What You Need To Know
Chiclayo is the principal city of the Lambayeque region in northern Peru. It is located 13 kilometers inland from the Pacific coast and 770 kilometers from the nation’s capital, Lima. Founded by Spanish explorers as “Santa María de los Valles de Chiclayo” in the 16th century, it was declared a city on 15 April 1835 by president Felipe Santiago Salaverry. He named Chiclayo “the Heroic City” to recognize the courage of its citizens in the fight for independence, a title it still holds. Other nicknames for Chiclayo include “The Capital of Friendship” and the “Pearl of the North”. Chiclayo is Peru’s fourth-largest city, after Lima, Arequipa, and Trujillo, with a population of 738,000 as of 2011. The Lambayeque region is the fourth most populous metropolitan area of Peru, with a population of 972,713 in 2009. The city was founded near an important prehistoric archaeological site, the Northern Wari ruins, which constitute the remains of a city from the 7th- to 12th-century Wari Empire.

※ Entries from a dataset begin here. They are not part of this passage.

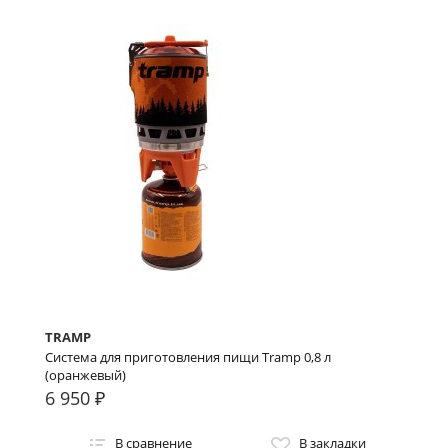
TRAMP
Система для приготовления пищи Tramp 0,8 л
(оранжевый)
6 950 ₽
В сравнение
В закладки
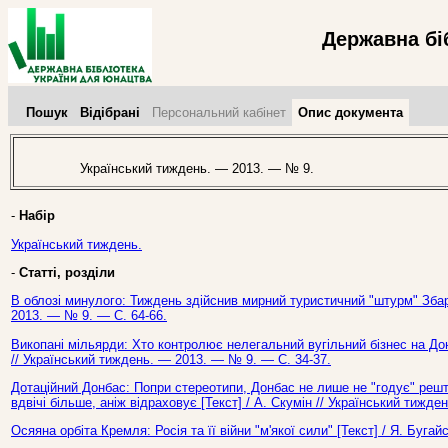
Державна бі
Пошук
Відібрані
Персональний кабінет
Опис документа
Український тиждень. — 2013. — № 9.
-
Набір
Український тиждень.
-
Статті, розділи
В облозі минулого: Тиждень здійснив мирний туристичний "штурм" Збар
2013. — № 9. — С. 64-66.
Викопані мільярди: Хто контролює нелегальний вугільний бізнес на Дон
// Український тиждень. — 2013. — № 9. — С. 34-37.
Дотаційний Донбас: Попри стереотипи, Донбас не лише не "годує" реш
вдвічі більше, аніж відраховує [Текст] / А. Скумін // Український тижд
Осяяна орбіта Кремля: Росія та її війни "м'якої сили" [Текст] / Я. Буга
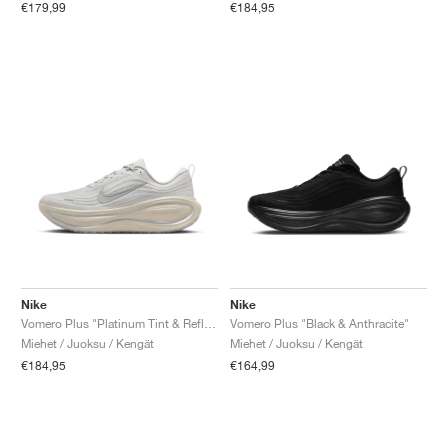
€179,99
€184,95
Nike
Nike
Vomero Plus "Platinum Tint & Reflect Silver"
Vomero Plus "Black & Anthracite"
Miehet / Juoksu / Kengät
Miehet / Juoksu / Kengät
€184,95
€164,99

Spanish is the official language.
The entrance to the passenger terminal.
Cap. FAP José A. Quiñones Gonzales International Airport (IATA: CIX, ICAO: SPHI) is the main airport serving Chiclayo and the surrounding metropolitan area. It is run by ADP, a private airport operator that operates various airports in northern Peru. The airport hosts domestic airlines, international airlines flights, and fuel supply services. The terminal has a runway of 2520 by 45 meters.

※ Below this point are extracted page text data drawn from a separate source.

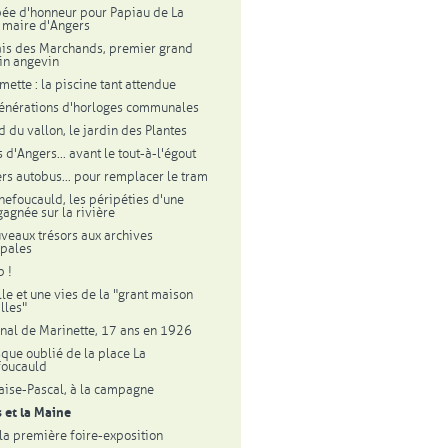
ée d'honneur pour Papiau de La
, maire d'Angers
ais des Marchands, premier grand
in angevin
mette : la piscine tant attendue
énérations d'horloges communales
d du vallon, le jardin des Plantes
 d'Angers... avant le tout-à-l'égout
rs autobus... pour remplacer le tram
hefoucauld, les péripéties d'une
gagnée sur la rivière
veaux trésors aux archives
pales
p !
lle et une vies de la "grant maison
lles"
rnal de Marinette, 17 ans en 1926
sque oublié de la place La
foucauld
aise-Pascal, à la campagne
 et la Maine
la première foire-exposition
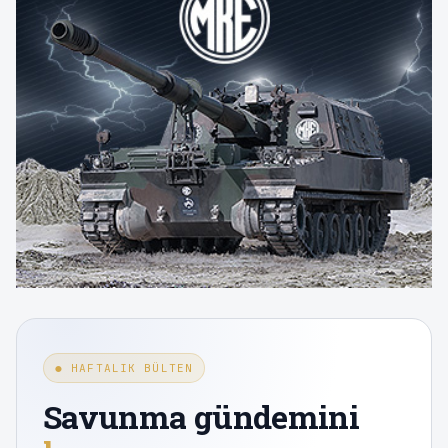
● HAFTALIK BÜLTEN
Savunma gündemini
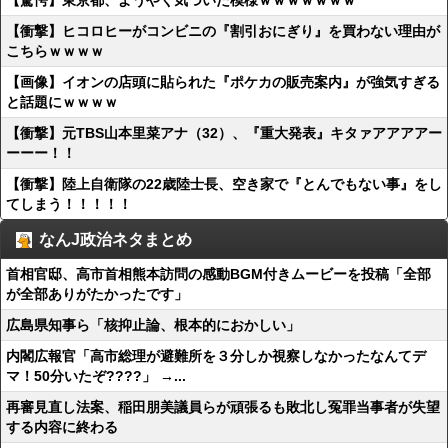
【驚愕】東京都、ようやく気づいた模様ｗｗｗｗｗｗｗ
【衝撃】ヒコロヒーがコンビニの『割引おにぎり』を買わない理由が
こちらｗｗｗｗ
【画像】イオンの店頭に貼られた『ポケカの販売案内』が強気すぎる
と話題にｗｗｗｗ
【衝撃】元TBS山本里菜アナ（32）、『重大発表』キタァアアアアー
ーーー！！
【衝撃】陸上自衛隊の22歳陸士長、空き家で『とんでもない事』をし
てしまう！！！！！
なんJ政治ネタまとめ
首相官邸、高市首相熊本訪問の感動BGM付きムービーを投稿「全部
が全部ありがたかったです」
広島県知事ら「核抑止論、根本的におかしい」
内閣広報官「高市総理が避難所を３分しか視察しなかったなんてデ
マ！50分いたぞ????」 →...
再審見直し法案、稲田朋美議員らが頑張るも敗北し冤罪当事者が失望
する内容に終わる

Four airlines serve Chiclayo’s international airport; Latam Airlines, LC Peru and Viva Air Peru offering domestic service to Lima. On July 2016, Copa Airlines began direct flights between Chiclayo and its hub in Panama, making it the first ever international flight to arrive to the city. US-based Spirit Airlines has expressed interest in serving Chiclayo from its hub in Fort Lauderdale, Florida, United States.
Chiclayo, because of its location, serves as a point of interconnection for various cities of the Northeast of the country and has various bus companies which service cities such as Lima, Trujillo, Piura, Cajamarca, Chota, Cutervo, Bagua, Jaén, Chachapoyas, and Tumbes.
To adequately accommodate the transportation demand, the city is served by two different land terminals, one located towards the southern end of the city and another at the northern end on the Panamerican Highway. A substantial number of bus companies have their own terminals, many of them located near the downtown of the city and in nearby areas. These interprovincial buses contribute to the congestion experienced in downtown Chiclayo. To try to solve the problem the city government has proposed a plan to build a central station in the city.
Regionally, there are various different public services such as combis, cousters, colectivos, which provide services within the districts and provinces of the department of Lambayeque. There are also an overwhelming number of private taxis which incessantly honk their horns throughout the downtown area of the city, causing a great deal of unwanted noise pollution.
Chiclayo has a warm and very dry desert climate with the sun shining all year around. Since the city of Chiclayo is located in a tropical zone near the Equator, the weather should be hot, humid, and rainy. However, it mostly resembles a subtropical climate, being comfortable and dry. This is due to the strong winds called “cyclones”[clarification needed] that lower temperature to a moderate climate for most of the year except in the summer months where the temperature rises, so summer is often spent in resorts like Puerto Eten and Pimentel. Periodically, every 7 to 15 years, there are hotter temperatures with much higher rainfall and extreme rise of river water.